--- MATERIAL TO PROCESS Enclosed Below ---

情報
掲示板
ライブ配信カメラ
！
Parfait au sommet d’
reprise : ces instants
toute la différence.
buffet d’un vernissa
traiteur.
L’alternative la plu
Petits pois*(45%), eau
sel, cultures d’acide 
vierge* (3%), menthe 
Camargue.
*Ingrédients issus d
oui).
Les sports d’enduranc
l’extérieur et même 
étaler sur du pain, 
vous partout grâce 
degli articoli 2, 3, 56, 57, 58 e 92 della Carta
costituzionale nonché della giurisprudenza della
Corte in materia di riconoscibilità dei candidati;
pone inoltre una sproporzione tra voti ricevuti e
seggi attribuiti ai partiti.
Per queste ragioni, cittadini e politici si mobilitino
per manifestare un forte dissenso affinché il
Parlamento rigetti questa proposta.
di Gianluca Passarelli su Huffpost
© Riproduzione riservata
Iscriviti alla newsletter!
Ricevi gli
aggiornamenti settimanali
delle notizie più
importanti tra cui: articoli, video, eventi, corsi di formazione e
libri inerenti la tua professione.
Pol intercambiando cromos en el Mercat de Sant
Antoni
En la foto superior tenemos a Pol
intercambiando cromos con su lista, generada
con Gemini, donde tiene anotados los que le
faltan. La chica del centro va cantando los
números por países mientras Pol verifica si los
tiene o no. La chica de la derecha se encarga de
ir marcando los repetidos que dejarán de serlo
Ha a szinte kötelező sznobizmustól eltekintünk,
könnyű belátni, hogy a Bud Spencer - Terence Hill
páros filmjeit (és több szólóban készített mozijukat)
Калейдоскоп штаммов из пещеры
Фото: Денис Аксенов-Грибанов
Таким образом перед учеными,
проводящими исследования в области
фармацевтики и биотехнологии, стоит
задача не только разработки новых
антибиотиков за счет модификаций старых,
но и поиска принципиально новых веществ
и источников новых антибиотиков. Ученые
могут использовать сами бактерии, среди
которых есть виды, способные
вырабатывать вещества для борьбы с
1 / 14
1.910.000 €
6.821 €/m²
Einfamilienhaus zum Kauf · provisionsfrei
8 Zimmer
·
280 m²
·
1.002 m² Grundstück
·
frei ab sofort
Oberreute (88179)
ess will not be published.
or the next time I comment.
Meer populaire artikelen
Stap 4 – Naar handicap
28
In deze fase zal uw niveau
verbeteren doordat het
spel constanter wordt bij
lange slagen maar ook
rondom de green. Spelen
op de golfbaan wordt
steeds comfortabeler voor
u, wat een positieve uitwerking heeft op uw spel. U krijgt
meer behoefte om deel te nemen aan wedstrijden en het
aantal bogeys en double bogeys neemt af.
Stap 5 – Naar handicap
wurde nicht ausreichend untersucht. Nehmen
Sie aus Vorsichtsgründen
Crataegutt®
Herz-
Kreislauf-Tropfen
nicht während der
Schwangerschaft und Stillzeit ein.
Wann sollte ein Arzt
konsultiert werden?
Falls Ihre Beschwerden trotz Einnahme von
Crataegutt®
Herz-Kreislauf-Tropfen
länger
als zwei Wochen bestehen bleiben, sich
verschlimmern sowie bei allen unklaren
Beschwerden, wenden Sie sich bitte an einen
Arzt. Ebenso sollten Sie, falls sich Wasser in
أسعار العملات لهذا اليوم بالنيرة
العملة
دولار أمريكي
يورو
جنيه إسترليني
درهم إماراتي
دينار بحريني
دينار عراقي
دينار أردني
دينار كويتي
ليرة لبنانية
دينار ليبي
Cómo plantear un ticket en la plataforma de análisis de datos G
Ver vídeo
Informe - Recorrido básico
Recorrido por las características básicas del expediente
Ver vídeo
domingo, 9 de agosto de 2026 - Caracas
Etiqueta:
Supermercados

--- End of Enclosed MATERIAL TO PROCESS ---

Work out how many lines of the material include "wordt", then report only that count.

2